For Neil Tennant. I’ve interviewed Neil a few times, my favourite being when I spoke to him & Chris for the New Statesman in 2013, over Kit-Kats in their management office, where I found out how they helped get Alan Turing a pardon. (Tennant drank tea from a mug that said “God”. Lowe’s said “Whatever”.) Neil’s always been arch, dryly funny, slightly distant, exactly how you’d expect him to be. On record, he’s more intimate, vulnerable; you can hear the boy in him trying to occupy a different personality. And so many moments sung by him are perfect: the roundhead general middle-eight in Left to My Own Devices; looking at the two of us in sympathy and sometimes ecstasy in Rent; mourning why you never phoned when you said you would; wanting a dog (a chihuahua) or a heartbeat; wishing that someone missing was sitting here with him.
For Dave Palmer’s drums and their fizzing, urgent pulse.

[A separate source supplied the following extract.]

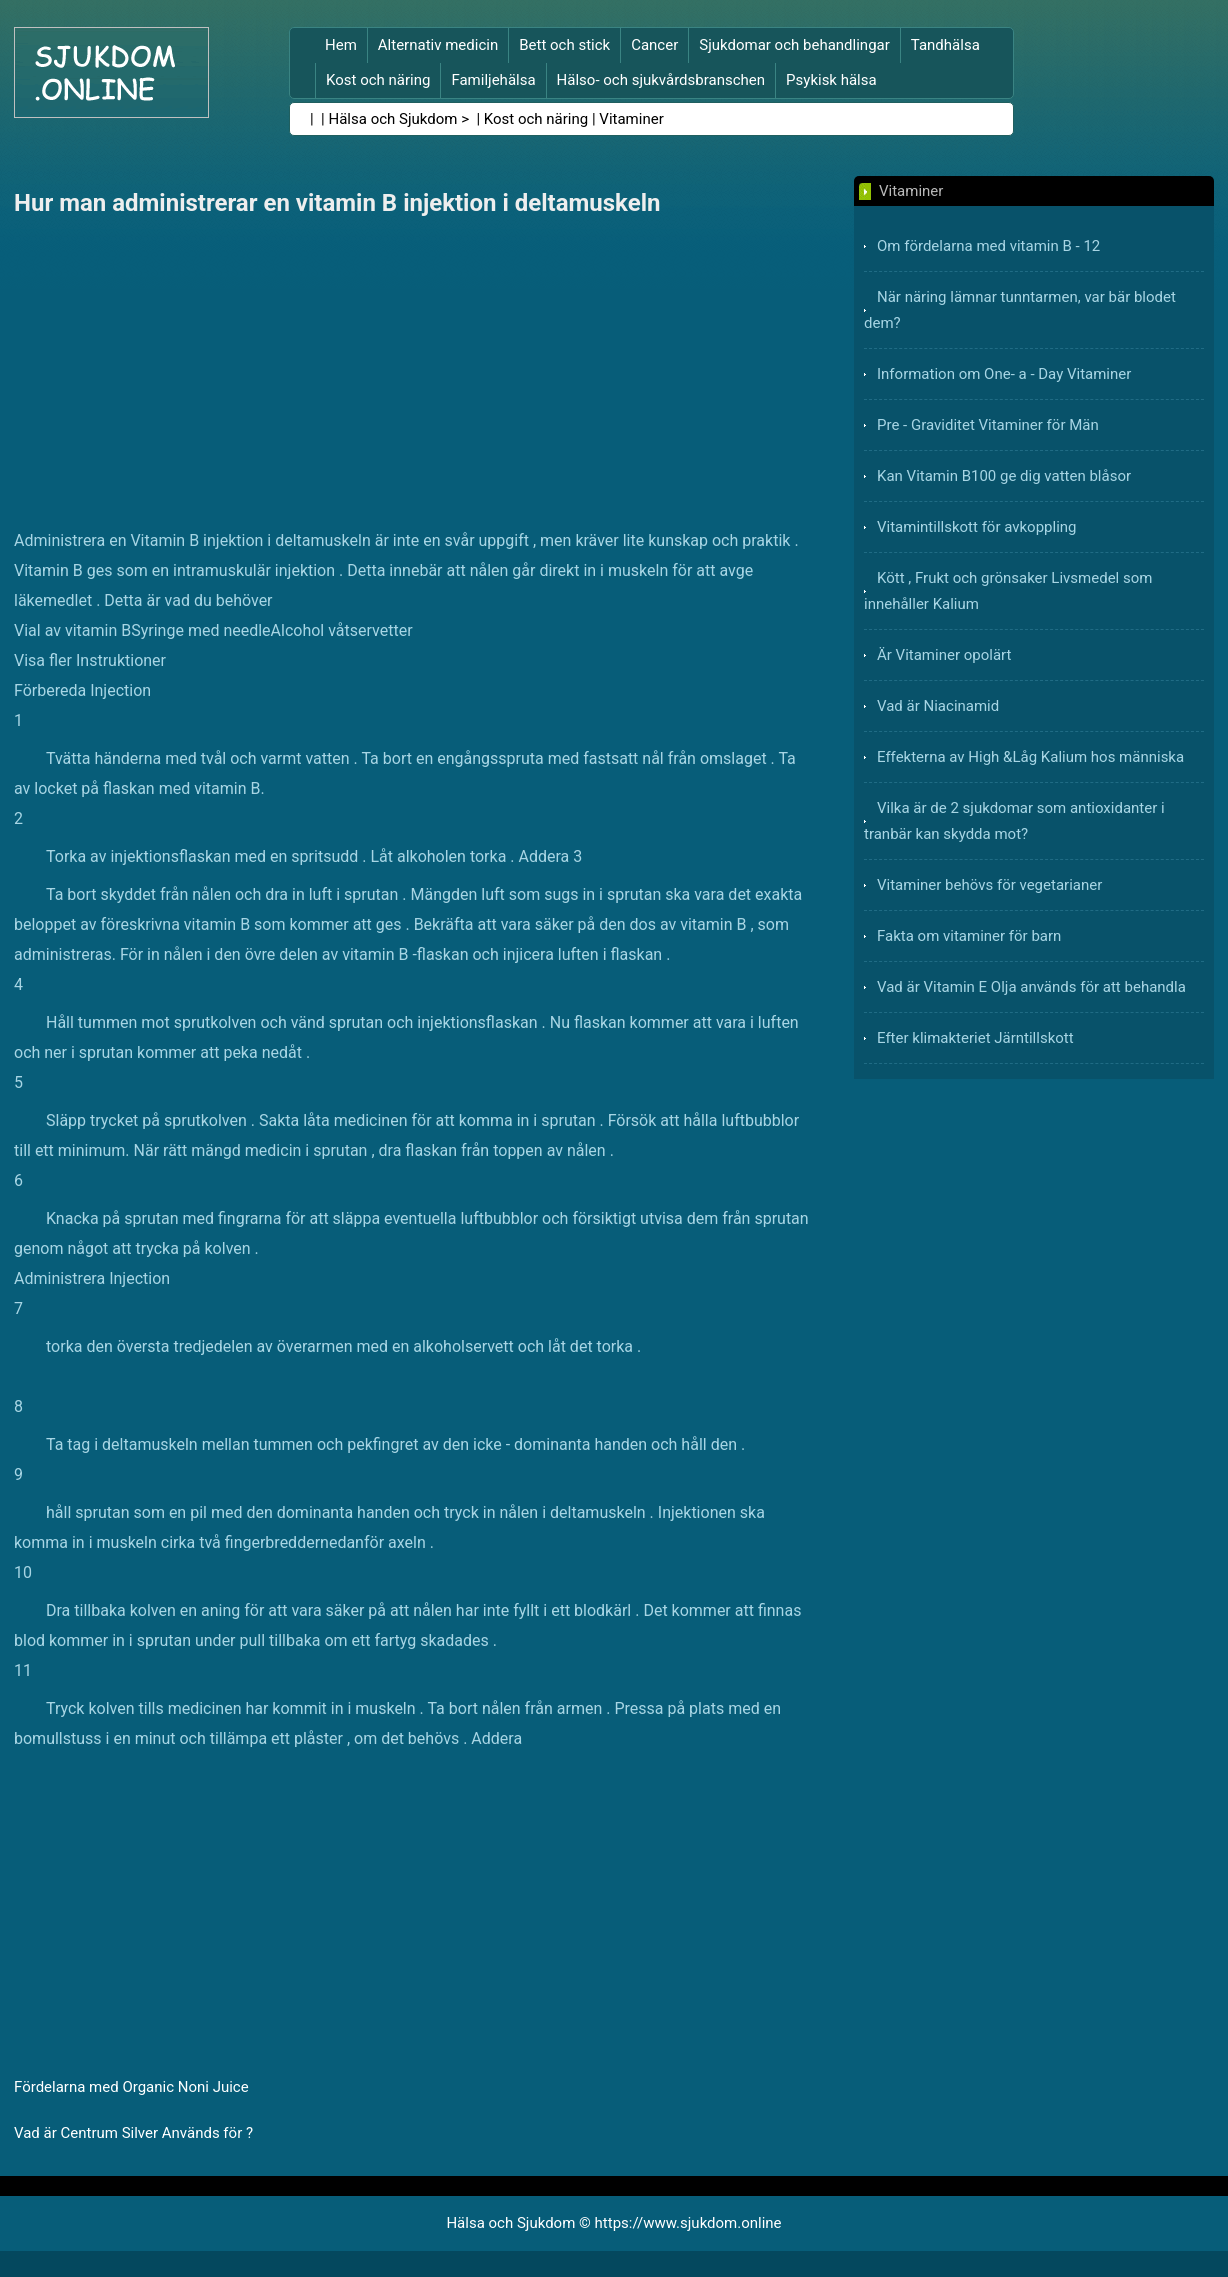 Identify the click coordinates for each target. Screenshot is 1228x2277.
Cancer (654, 45)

For Anne Dudley, my favourite pop music arranger, who told me that this is the song of which she’s proudest. (And what a catalogue she has: listen to this playlist I made a few years ago and let your jaw hang.)
And for Johnny Marr. For the first twenty seconds of How Soon Is Now? For the first one hundred and thirteen seconds of Last Night I Dreamt That Somebody Loved Me. For Oscillate Wildly. For creating soundbeds from which a thousand feelings slowly bud and then psychedelically blossom. Within all of these, you can still hear a sweet, youthful tenderness scratching away at their roots, a yearning for the great beyond. For the time we met and we talked about Heart’s Crazy On You and its influence on Bignouth Strikes Again. How he gave me a plectrum for my toddler, the fingernails on both his hands painted blue.
And for this.
The lyrics may or may not be about Johnny’s former bandmate (you know, that guy with a big quiff). Either way, they contain so many different details, of humour, pigheadedness, but also sadness, so much longing, and truth. They came out at the very end of a decade that had started, for all of them, so very differently, and announced a new one with a beautiful, iridescent bang.
For the miracle of all the people from different places and situations coming together behind the sounds that support these words; for the feeling of this song coming to glorious life in a car, in a kitchen, on a dancefloor, in a living room with your best friends. For five minutes and twelve seconds of escape, of energy, of light, of so many things.